Work item: Would you please return only the lines from the one with "List all visible" through the last line of the records below, leaving the pictures out?

** Opening Material to process block **

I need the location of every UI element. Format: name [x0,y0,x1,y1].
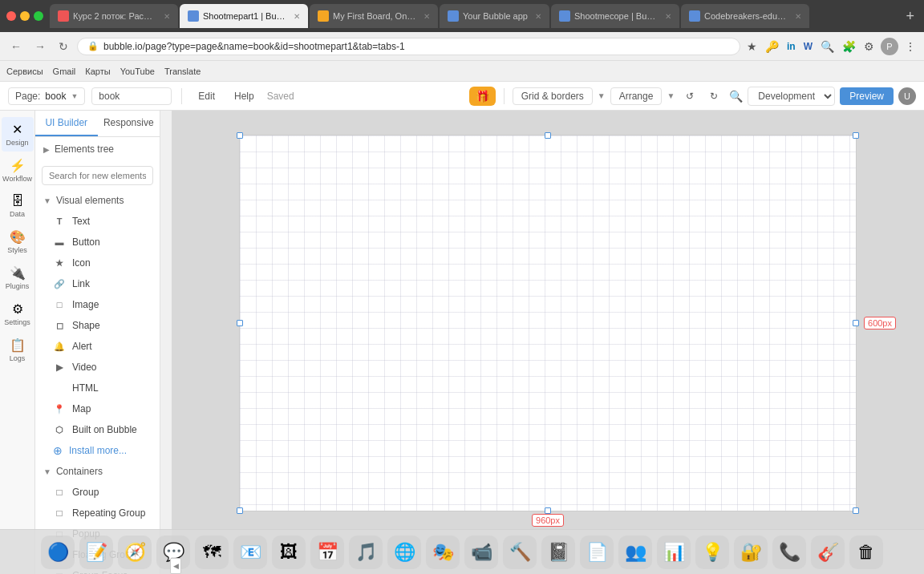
browser-tab-tab3[interactable]: My First Board, Online W...✕ [310,4,438,28]
dock-mail[interactable]: 📧 [233,536,267,569]
dock-1password[interactable]: 🔐 [734,536,768,569]
undo-button[interactable]: ↺ [679,88,700,104]
dock-music[interactable]: 🎵 [349,536,383,569]
element-image[interactable]: □Image [35,294,160,315]
dock-maps[interactable]: 🗺 [195,536,229,569]
elements-search-input[interactable] [42,166,153,185]
handle-bot-right[interactable] [853,507,859,514]
gift-button[interactable]: 🎁 [469,87,496,106]
browser-tab-tab4[interactable]: Your Bubble app✕ [440,4,549,28]
sidebar-icon-workflow[interactable]: ⚡Workflow [2,153,34,188]
containers-section-header[interactable]: ▼ Containers [35,461,160,482]
maximize-window-btn[interactable] [34,11,43,21]
nav-word-btn[interactable]: W [802,39,814,54]
bookmark-сервисы[interactable]: Сервисы [6,67,43,76]
dock-notion[interactable]: 📓 [541,536,575,569]
dock-skype[interactable]: 📞 [772,536,806,569]
handle-top-left[interactable] [237,132,243,139]
tab-close-icon[interactable]: ✕ [535,12,541,21]
dock-excel[interactable]: 📊 [657,536,691,569]
dock-safari[interactable]: 🧭 [118,536,152,569]
element-shape[interactable]: ◻Shape [35,315,160,336]
help-button[interactable]: Help [228,88,261,104]
element-text[interactable]: TText [35,211,160,232]
forward-button[interactable]: → [30,38,50,55]
search-toolbar-button[interactable]: 🔍 [729,90,743,103]
element-alert[interactable]: 🔔Alert [35,336,160,357]
dev-mode-selector[interactable]: Development [748,87,835,106]
sidebar-icon-logs[interactable]: 📋Logs [2,333,34,367]
element-map[interactable]: 📍Map [35,398,160,419]
dock-calendar[interactable]: 📅 [310,536,344,569]
handle-bot-left[interactable] [237,507,243,514]
tab-close-icon[interactable]: ✕ [294,12,300,21]
browser-tab-tab2[interactable]: Shootmepart1 | Bubble E...✕ [180,4,308,28]
tab-close-icon[interactable]: ✕ [164,12,170,21]
profile-avatar[interactable]: P [881,38,898,55]
tab-close-icon[interactable]: ✕ [424,12,430,21]
back-button[interactable]: ← [6,38,26,55]
canvas-area[interactable]: 600px 960px [172,111,924,574]
element-icon[interactable]: ★Icon [35,253,160,273]
container-group[interactable]: □Group [35,482,160,503]
minimize-window-btn[interactable] [20,11,30,21]
edit-button[interactable]: Edit [192,88,221,104]
nav-extensions-btn[interactable]: 🧩 [841,38,857,55]
sidebar-icon-settings[interactable]: ⚙Settings [2,297,34,331]
sidebar-collapse-handle[interactable]: ◀ [170,558,181,574]
tab-close-icon[interactable]: ✕ [665,12,671,21]
bookmark-карты[interactable]: Карты [85,67,110,76]
bookmark-youtube[interactable]: YouTube [120,67,155,76]
page-selector[interactable]: Page: book ▼ [8,87,85,105]
tab-responsive[interactable]: Responsive [98,111,160,136]
nav-linkedin-btn[interactable]: in [785,39,797,54]
nav-sync-btn[interactable]: ⚙ [862,38,876,55]
dock-chrome[interactable]: 🌐 [387,536,421,569]
element-link[interactable]: 🔗Link [35,273,160,294]
browser-tab-tab6[interactable]: Codebreakers-edu | Bubb...✕ [681,4,809,28]
close-window-btn[interactable] [6,11,16,21]
handle-bot-center[interactable] [545,507,551,514]
dock-spotify[interactable]: 🎸 [811,536,845,569]
nav-bookmarks-btn[interactable]: ★ [745,38,759,55]
new-tab-button[interactable]: + [902,8,918,25]
dock-teams[interactable]: 👥 [618,536,652,569]
bookmark-gmail[interactable]: Gmail [53,67,76,76]
address-bar[interactable]: 🔒 bubble.io/page?type=page&name=book&id=… [77,38,740,55]
canvas[interactable]: 600px 960px [239,135,857,511]
tab-ui-builder[interactable]: UI Builder [35,111,98,136]
nav-search-btn[interactable]: 🔍 [819,38,836,55]
element-button[interactable]: ▬Button [35,232,160,253]
dock-finder[interactable]: 🔵 [41,536,75,569]
element-built-on-bubble[interactable]: ⬡Built on Bubble [35,419,160,440]
dock-trash[interactable]: 🗑 [849,536,883,569]
grid-borders-button[interactable]: Grid & borders [513,87,593,105]
arrange-button[interactable]: Arrange [610,87,663,105]
preview-button[interactable]: Preview [840,87,894,105]
nav-profiles-btn[interactable]: 🔑 [764,38,780,55]
nav-menu-btn[interactable]: ⋮ [903,38,918,55]
sidebar-icon-plugins[interactable]: 🔌Plugins [2,261,34,295]
handle-mid-left[interactable] [237,320,243,326]
element-html[interactable]: HTML [35,378,160,398]
dock-figma[interactable]: 🎭 [426,536,460,569]
handle-mid-right[interactable] [853,320,859,326]
sidebar-icon-data[interactable]: 🗄Data [2,189,34,223]
bookmark-translate[interactable]: Translate [164,67,201,76]
handle-top-center[interactable] [545,132,551,139]
dock-zoom[interactable]: 📹 [464,536,498,569]
page-name-input[interactable] [91,87,172,105]
dock-notes[interactable]: 📝 [79,536,113,569]
browser-tab-tab5[interactable]: Shootmecope | Bubble E...✕ [551,4,679,28]
dock-word[interactable]: 📄 [580,536,614,569]
browser-tab-tab1[interactable]: Курс 2 поток: Расписан...✕ [50,4,178,28]
container-repeating-group[interactable]: □Repeating Group [35,503,160,523]
dock-photos[interactable]: 🖼 [272,536,306,569]
sidebar-icon-styles[interactable]: 🎨Styles [2,224,34,259]
reload-button[interactable]: ↻ [55,38,72,55]
dock-xcode[interactable]: 🔨 [503,536,537,569]
install-more-visual-button[interactable]: ⊕Install more... [35,440,160,461]
handle-top-right[interactable] [853,132,859,139]
user-avatar[interactable]: U [898,87,916,105]
elements-tree-header[interactable]: ▶ Elements tree [35,137,160,161]
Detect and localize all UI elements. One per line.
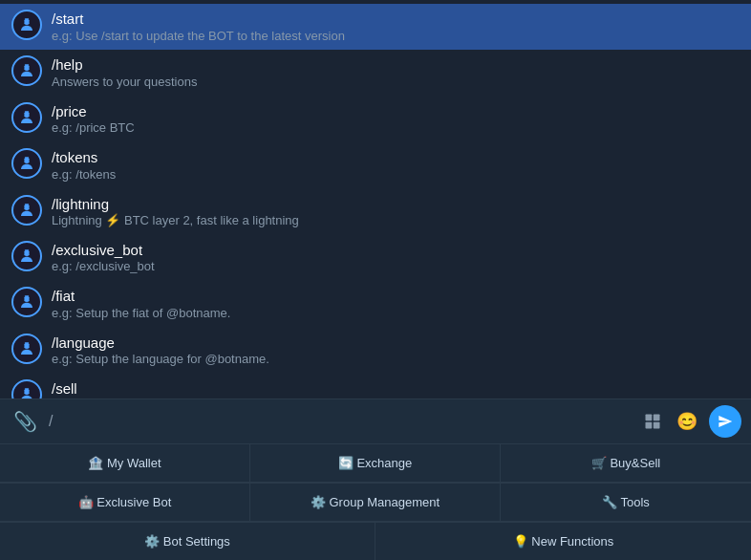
command-desc: e.g: Setup the fiat of @botname. — [52, 306, 230, 322]
svg-rect-40 — [646, 415, 653, 421]
svg-point-3 — [29, 21, 31, 23]
grid-icon-button[interactable] — [640, 409, 665, 434]
bot-avatar — [11, 241, 42, 271]
command-item[interactable]: /fiate.g: Setup the fiat of @botname. — [0, 281, 751, 327]
exchange-button[interactable]: 🔄 Exchange — [250, 444, 501, 483]
command-item[interactable]: /helpAnswers to your questions — [0, 50, 751, 96]
commands-list: /starte.g: Use /start to update the BOT … — [0, 0, 751, 398]
group-management-button[interactable]: ⚙️ Group Management — [250, 484, 501, 522]
buy-sell-button[interactable]: 🛒 Buy&Sell — [501, 444, 751, 483]
emoji-button[interactable]: 😊 — [673, 407, 701, 436]
svg-point-23 — [29, 252, 31, 254]
command-desc: e.g: /tokens — [52, 167, 116, 183]
command-item[interactable]: /lightningLightning ⚡ BTC layer 2, fast … — [0, 189, 751, 235]
command-text: /selle.g: sell — [52, 379, 95, 398]
attach-button[interactable]: 📎 — [10, 406, 41, 437]
command-desc: Lightning ⚡ BTC layer 2, fast like a lig… — [52, 213, 299, 229]
exclusive-bot-button[interactable]: 🤖 Exclusive Bot — [0, 484, 250, 522]
command-text: /pricee.g: /price BTC — [52, 102, 135, 137]
svg-rect-29 — [25, 342, 30, 344]
nav-row-2: 🤖 Exclusive Bot ⚙️ Group Management 🔧 To… — [0, 483, 751, 522]
command-text: /helpAnswers to your questions — [52, 55, 197, 90]
svg-point-28 — [24, 343, 30, 349]
bot-avatar — [11, 287, 42, 317]
command-item[interactable]: /tokense.g: /tokens — [0, 142, 751, 188]
svg-point-34 — [23, 391, 25, 393]
command-name: /language — [52, 334, 269, 353]
command-item[interactable]: /starte.g: Use /start to update the BOT … — [0, 4, 751, 50]
svg-point-16 — [24, 205, 30, 210]
command-desc: Answers to your questions — [52, 75, 197, 91]
my-wallet-button[interactable]: 🏦 My Wallet — [0, 444, 250, 483]
svg-point-10 — [23, 114, 25, 116]
command-name: /help — [52, 55, 197, 75]
svg-rect-42 — [646, 422, 653, 429]
command-desc: e.g: /exclusive_bot — [52, 259, 155, 275]
bot-avatar — [11, 379, 42, 398]
command-item[interactable]: /pricee.g: /price BTC — [0, 97, 751, 142]
command-text: /languagee.g: Setup the language for @bo… — [52, 334, 269, 368]
svg-point-27 — [29, 299, 31, 301]
command-text: /tokense.g: /tokens — [52, 148, 116, 183]
svg-point-32 — [24, 389, 30, 395]
svg-point-0 — [24, 19, 30, 25]
bot-avatar — [11, 102, 42, 133]
svg-point-6 — [23, 68, 25, 70]
svg-rect-25 — [25, 296, 30, 298]
message-input[interactable] — [49, 409, 633, 434]
command-desc: e.g: Setup the language for @botname. — [52, 352, 269, 368]
command-desc: e.g: /price BTC — [52, 120, 135, 137]
new-functions-button[interactable]: 💡 New Functions — [376, 523, 751, 560]
svg-point-20 — [24, 250, 30, 256]
bot-avatar — [11, 55, 42, 86]
command-desc: e.g: Use /start to update the BOT to the… — [52, 29, 345, 45]
svg-point-7 — [29, 68, 31, 70]
input-icons: 😊 — [640, 405, 741, 438]
svg-point-24 — [24, 296, 30, 302]
svg-rect-43 — [654, 422, 660, 429]
command-name: /sell — [52, 379, 95, 398]
bot-avatar — [11, 10, 42, 40]
svg-point-18 — [23, 206, 25, 208]
tools-button[interactable]: 🔧 Tools — [501, 484, 751, 522]
command-text: /exclusive_bote.g: /exclusive_bot — [52, 241, 155, 275]
command-text: /fiate.g: Setup the fiat of @botname. — [52, 287, 230, 321]
svg-point-8 — [24, 112, 30, 118]
bot-settings-button[interactable]: ⚙️ Bot Settings — [0, 523, 376, 560]
svg-point-15 — [29, 160, 31, 162]
svg-point-35 — [29, 391, 31, 393]
svg-point-4 — [24, 65, 30, 71]
command-name: /start — [52, 10, 345, 29]
svg-rect-21 — [25, 249, 30, 251]
svg-point-30 — [23, 345, 25, 347]
svg-rect-1 — [25, 18, 30, 20]
command-name: /fiat — [52, 287, 230, 306]
command-name: /price — [52, 102, 135, 121]
svg-rect-13 — [25, 157, 30, 159]
command-item[interactable]: /exclusive_bote.g: /exclusive_bot — [0, 235, 751, 281]
input-area: 📎 😊 — [0, 398, 751, 443]
command-name: /exclusive_bot — [52, 241, 155, 260]
svg-point-31 — [29, 345, 31, 347]
svg-point-12 — [24, 158, 30, 163]
bot-avatar — [11, 148, 42, 179]
svg-point-26 — [23, 299, 25, 301]
svg-point-19 — [29, 206, 31, 208]
svg-point-22 — [23, 252, 25, 254]
command-name: /tokens — [52, 148, 116, 167]
bot-avatar — [11, 334, 42, 364]
command-name: /lightning — [52, 195, 299, 214]
nav-row-1: 🏦 My Wallet 🔄 Exchange 🛒 Buy&Sell — [0, 443, 751, 483]
nav-row-3: ⚙️ Bot Settings 💡 New Functions — [0, 522, 751, 560]
command-item[interactable]: /selle.g: sell — [0, 374, 751, 398]
command-item[interactable]: /languagee.g: Setup the language for @bo… — [0, 328, 751, 374]
command-text: /starte.g: Use /start to update the BOT … — [52, 10, 345, 44]
svg-point-11 — [29, 114, 31, 116]
svg-rect-17 — [25, 204, 30, 205]
send-button[interactable] — [709, 405, 741, 438]
svg-rect-5 — [25, 65, 30, 67]
bot-avatar — [11, 195, 42, 226]
svg-rect-33 — [25, 388, 30, 390]
svg-point-14 — [23, 160, 25, 162]
svg-rect-41 — [654, 415, 660, 421]
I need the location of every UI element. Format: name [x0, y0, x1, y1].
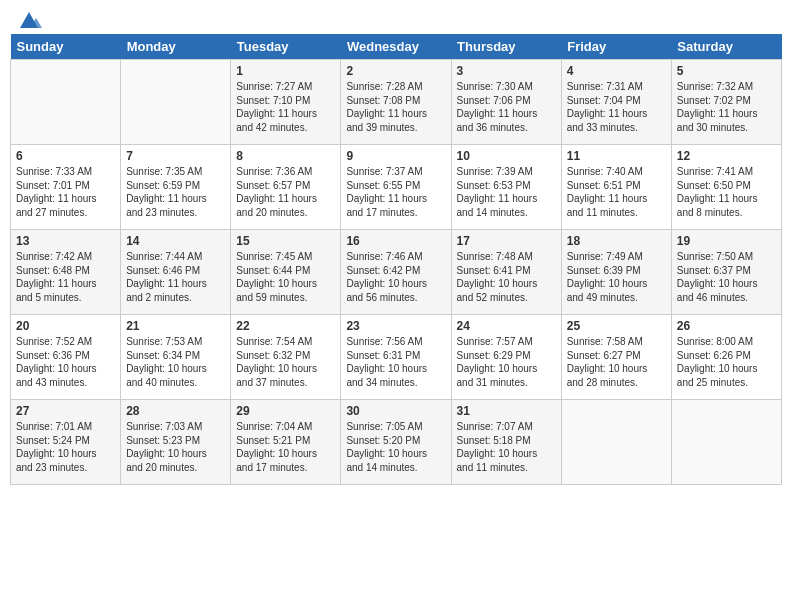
cell-info: Sunrise: 7:40 AMSunset: 6:51 PMDaylight:… [567, 165, 666, 219]
calendar-cell: 24Sunrise: 7:57 AMSunset: 6:29 PMDayligh… [451, 315, 561, 400]
cell-info: Sunrise: 7:28 AMSunset: 7:08 PMDaylight:… [346, 80, 445, 134]
logo-icon [16, 10, 42, 30]
cell-info: Sunrise: 7:32 AMSunset: 7:02 PMDaylight:… [677, 80, 776, 134]
day-number: 18 [567, 234, 666, 248]
day-number: 2 [346, 64, 445, 78]
day-number: 15 [236, 234, 335, 248]
day-number: 31 [457, 404, 556, 418]
cell-info: Sunrise: 7:39 AMSunset: 6:53 PMDaylight:… [457, 165, 556, 219]
day-number: 9 [346, 149, 445, 163]
day-number: 7 [126, 149, 225, 163]
cell-info: Sunrise: 7:48 AMSunset: 6:41 PMDaylight:… [457, 250, 556, 304]
day-number: 11 [567, 149, 666, 163]
cell-info: Sunrise: 7:07 AMSunset: 5:18 PMDaylight:… [457, 420, 556, 474]
calendar-cell: 27Sunrise: 7:01 AMSunset: 5:24 PMDayligh… [11, 400, 121, 485]
calendar-cell: 17Sunrise: 7:48 AMSunset: 6:41 PMDayligh… [451, 230, 561, 315]
calendar-cell: 22Sunrise: 7:54 AMSunset: 6:32 PMDayligh… [231, 315, 341, 400]
week-row-5: 27Sunrise: 7:01 AMSunset: 5:24 PMDayligh… [11, 400, 782, 485]
cell-info: Sunrise: 7:04 AMSunset: 5:21 PMDaylight:… [236, 420, 335, 474]
calendar-cell: 1Sunrise: 7:27 AMSunset: 7:10 PMDaylight… [231, 60, 341, 145]
cell-info: Sunrise: 7:58 AMSunset: 6:27 PMDaylight:… [567, 335, 666, 389]
day-number: 8 [236, 149, 335, 163]
day-number: 21 [126, 319, 225, 333]
calendar-cell: 19Sunrise: 7:50 AMSunset: 6:37 PMDayligh… [671, 230, 781, 315]
cell-info: Sunrise: 7:44 AMSunset: 6:46 PMDaylight:… [126, 250, 225, 304]
calendar-cell: 26Sunrise: 8:00 AMSunset: 6:26 PMDayligh… [671, 315, 781, 400]
day-header-tuesday: Tuesday [231, 34, 341, 60]
calendar-cell: 20Sunrise: 7:52 AMSunset: 6:36 PMDayligh… [11, 315, 121, 400]
day-number: 30 [346, 404, 445, 418]
calendar-cell: 7Sunrise: 7:35 AMSunset: 6:59 PMDaylight… [121, 145, 231, 230]
day-number: 13 [16, 234, 115, 248]
logo [14, 10, 44, 26]
day-number: 20 [16, 319, 115, 333]
cell-info: Sunrise: 7:41 AMSunset: 6:50 PMDaylight:… [677, 165, 776, 219]
day-header-wednesday: Wednesday [341, 34, 451, 60]
day-header-thursday: Thursday [451, 34, 561, 60]
cell-info: Sunrise: 8:00 AMSunset: 6:26 PMDaylight:… [677, 335, 776, 389]
calendar-cell [671, 400, 781, 485]
calendar-cell [121, 60, 231, 145]
calendar-cell [561, 400, 671, 485]
calendar-cell [11, 60, 121, 145]
cell-info: Sunrise: 7:42 AMSunset: 6:48 PMDaylight:… [16, 250, 115, 304]
day-number: 23 [346, 319, 445, 333]
calendar-cell: 13Sunrise: 7:42 AMSunset: 6:48 PMDayligh… [11, 230, 121, 315]
cell-info: Sunrise: 7:03 AMSunset: 5:23 PMDaylight:… [126, 420, 225, 474]
week-row-4: 20Sunrise: 7:52 AMSunset: 6:36 PMDayligh… [11, 315, 782, 400]
calendar-cell: 9Sunrise: 7:37 AMSunset: 6:55 PMDaylight… [341, 145, 451, 230]
day-number: 12 [677, 149, 776, 163]
calendar-cell: 2Sunrise: 7:28 AMSunset: 7:08 PMDaylight… [341, 60, 451, 145]
day-number: 29 [236, 404, 335, 418]
day-number: 25 [567, 319, 666, 333]
calendar-cell: 21Sunrise: 7:53 AMSunset: 6:34 PMDayligh… [121, 315, 231, 400]
cell-info: Sunrise: 7:01 AMSunset: 5:24 PMDaylight:… [16, 420, 115, 474]
week-row-1: 1Sunrise: 7:27 AMSunset: 7:10 PMDaylight… [11, 60, 782, 145]
calendar-cell: 29Sunrise: 7:04 AMSunset: 5:21 PMDayligh… [231, 400, 341, 485]
week-row-2: 6Sunrise: 7:33 AMSunset: 7:01 PMDaylight… [11, 145, 782, 230]
calendar-cell: 12Sunrise: 7:41 AMSunset: 6:50 PMDayligh… [671, 145, 781, 230]
day-number: 27 [16, 404, 115, 418]
cell-info: Sunrise: 7:53 AMSunset: 6:34 PMDaylight:… [126, 335, 225, 389]
calendar-cell: 4Sunrise: 7:31 AMSunset: 7:04 PMDaylight… [561, 60, 671, 145]
calendar-cell: 5Sunrise: 7:32 AMSunset: 7:02 PMDaylight… [671, 60, 781, 145]
calendar-cell: 18Sunrise: 7:49 AMSunset: 6:39 PMDayligh… [561, 230, 671, 315]
calendar-cell: 16Sunrise: 7:46 AMSunset: 6:42 PMDayligh… [341, 230, 451, 315]
day-header-saturday: Saturday [671, 34, 781, 60]
calendar-table: SundayMondayTuesdayWednesdayThursdayFrid… [10, 34, 782, 485]
day-number: 24 [457, 319, 556, 333]
page-header [10, 10, 782, 26]
cell-info: Sunrise: 7:49 AMSunset: 6:39 PMDaylight:… [567, 250, 666, 304]
cell-info: Sunrise: 7:46 AMSunset: 6:42 PMDaylight:… [346, 250, 445, 304]
cell-info: Sunrise: 7:36 AMSunset: 6:57 PMDaylight:… [236, 165, 335, 219]
cell-info: Sunrise: 7:54 AMSunset: 6:32 PMDaylight:… [236, 335, 335, 389]
day-number: 4 [567, 64, 666, 78]
day-number: 6 [16, 149, 115, 163]
calendar-cell: 15Sunrise: 7:45 AMSunset: 6:44 PMDayligh… [231, 230, 341, 315]
cell-info: Sunrise: 7:35 AMSunset: 6:59 PMDaylight:… [126, 165, 225, 219]
cell-info: Sunrise: 7:50 AMSunset: 6:37 PMDaylight:… [677, 250, 776, 304]
day-number: 3 [457, 64, 556, 78]
day-number: 28 [126, 404, 225, 418]
day-header-friday: Friday [561, 34, 671, 60]
cell-info: Sunrise: 7:33 AMSunset: 7:01 PMDaylight:… [16, 165, 115, 219]
cell-info: Sunrise: 7:56 AMSunset: 6:31 PMDaylight:… [346, 335, 445, 389]
calendar-cell: 14Sunrise: 7:44 AMSunset: 6:46 PMDayligh… [121, 230, 231, 315]
day-number: 5 [677, 64, 776, 78]
cell-info: Sunrise: 7:05 AMSunset: 5:20 PMDaylight:… [346, 420, 445, 474]
cell-info: Sunrise: 7:57 AMSunset: 6:29 PMDaylight:… [457, 335, 556, 389]
calendar-cell: 25Sunrise: 7:58 AMSunset: 6:27 PMDayligh… [561, 315, 671, 400]
calendar-cell: 10Sunrise: 7:39 AMSunset: 6:53 PMDayligh… [451, 145, 561, 230]
day-header-sunday: Sunday [11, 34, 121, 60]
calendar-cell: 3Sunrise: 7:30 AMSunset: 7:06 PMDaylight… [451, 60, 561, 145]
day-number: 19 [677, 234, 776, 248]
day-header-monday: Monday [121, 34, 231, 60]
header-row: SundayMondayTuesdayWednesdayThursdayFrid… [11, 34, 782, 60]
cell-info: Sunrise: 7:30 AMSunset: 7:06 PMDaylight:… [457, 80, 556, 134]
cell-info: Sunrise: 7:27 AMSunset: 7:10 PMDaylight:… [236, 80, 335, 134]
day-number: 14 [126, 234, 225, 248]
day-number: 26 [677, 319, 776, 333]
cell-info: Sunrise: 7:45 AMSunset: 6:44 PMDaylight:… [236, 250, 335, 304]
week-row-3: 13Sunrise: 7:42 AMSunset: 6:48 PMDayligh… [11, 230, 782, 315]
cell-info: Sunrise: 7:37 AMSunset: 6:55 PMDaylight:… [346, 165, 445, 219]
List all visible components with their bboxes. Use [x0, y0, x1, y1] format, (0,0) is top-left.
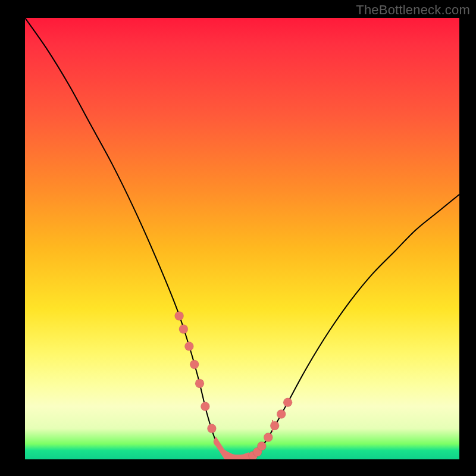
bead [175, 311, 184, 320]
bead [270, 421, 279, 430]
bead [179, 325, 188, 334]
watermark-text: TheBottleneck.com [356, 2, 470, 18]
bead [190, 360, 199, 369]
bead [201, 402, 209, 411]
bead [264, 433, 273, 441]
curve-svg [25, 18, 459, 459]
bottom-blob [214, 437, 252, 459]
bead [195, 379, 204, 388]
bead [277, 409, 286, 418]
left-beads [175, 311, 217, 433]
bottleneck-curve [25, 18, 459, 459]
bead [207, 424, 216, 433]
bead [257, 441, 266, 450]
bead [184, 342, 193, 351]
chart-frame: TheBottleneck.com [0, 0, 476, 476]
bead [283, 398, 292, 407]
plot-area [25, 18, 459, 459]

** Closing Material to process block **

Task result:
List all visible components with their bboxes. Use [x0, y0, x1, y1] format, (0,0) is top-left.
bead [175, 311, 184, 320]
bead [270, 421, 279, 430]
bead [179, 325, 188, 334]
watermark-text: TheBottleneck.com [356, 2, 470, 18]
bead [190, 360, 199, 369]
bead [201, 402, 209, 411]
bead [264, 433, 273, 441]
curve-svg [25, 18, 459, 459]
bottom-blob [214, 437, 252, 459]
bead [195, 379, 204, 388]
bead [277, 409, 286, 418]
left-beads [175, 311, 217, 433]
bottleneck-curve [25, 18, 459, 459]
bead [207, 424, 216, 433]
bead [257, 441, 266, 450]
bead [184, 342, 193, 351]
chart-frame: TheBottleneck.com [0, 0, 476, 476]
bead [283, 398, 292, 407]
plot-area [25, 18, 459, 459]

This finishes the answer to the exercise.